TASK INPUT
————————

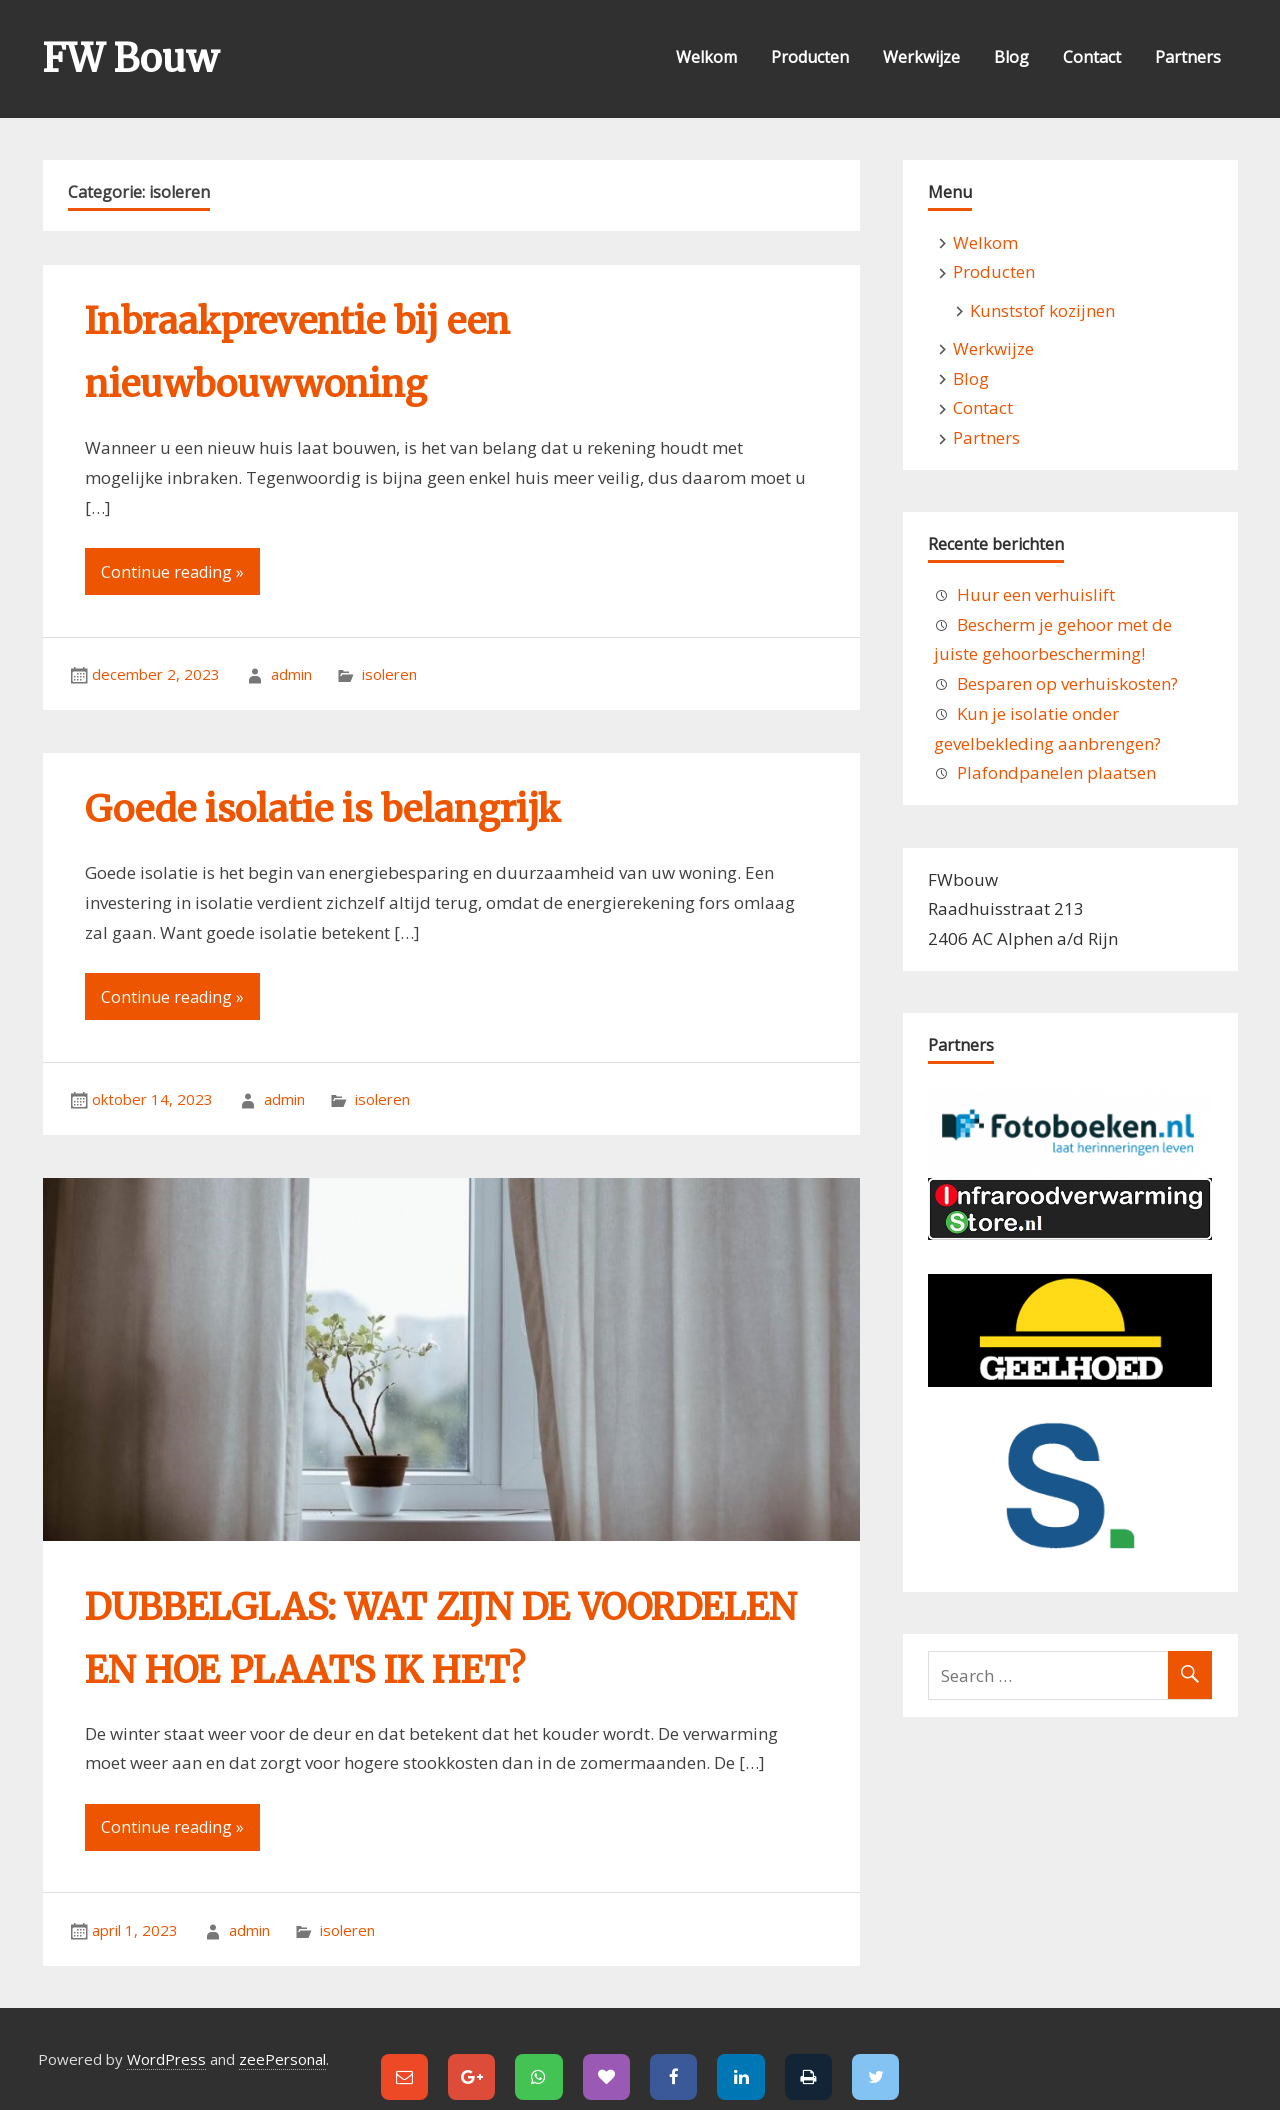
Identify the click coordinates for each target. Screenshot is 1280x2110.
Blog (1011, 57)
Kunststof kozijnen (1042, 310)
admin (291, 674)
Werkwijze (921, 57)
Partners (1188, 57)
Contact (1092, 57)
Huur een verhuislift (1036, 594)
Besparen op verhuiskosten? (1067, 683)
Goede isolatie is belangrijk (323, 809)
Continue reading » (172, 572)
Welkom (706, 57)
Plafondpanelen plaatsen (1056, 772)
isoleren (389, 674)
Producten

————————

TASK DETAILS
The records above are to be transcribed in full, with images omitted.

SOLUTION FOR THIS PROBLEM
Identify the click coordinates for each target. Screenshot is 1280x2110.
Blog (1011, 57)
Kunststof kozijnen (1042, 310)
admin (291, 674)
Werkwijze (921, 57)
Partners (1188, 57)
Contact (1092, 57)
Huur een verhuislift (1036, 594)
Besparen op verhuiskosten? (1067, 683)
Goede isolatie is belangrijk (323, 809)
Continue reading » (172, 572)
Welkom (706, 57)
Plafondpanelen plaatsen (1056, 772)
isoleren (389, 674)
Producten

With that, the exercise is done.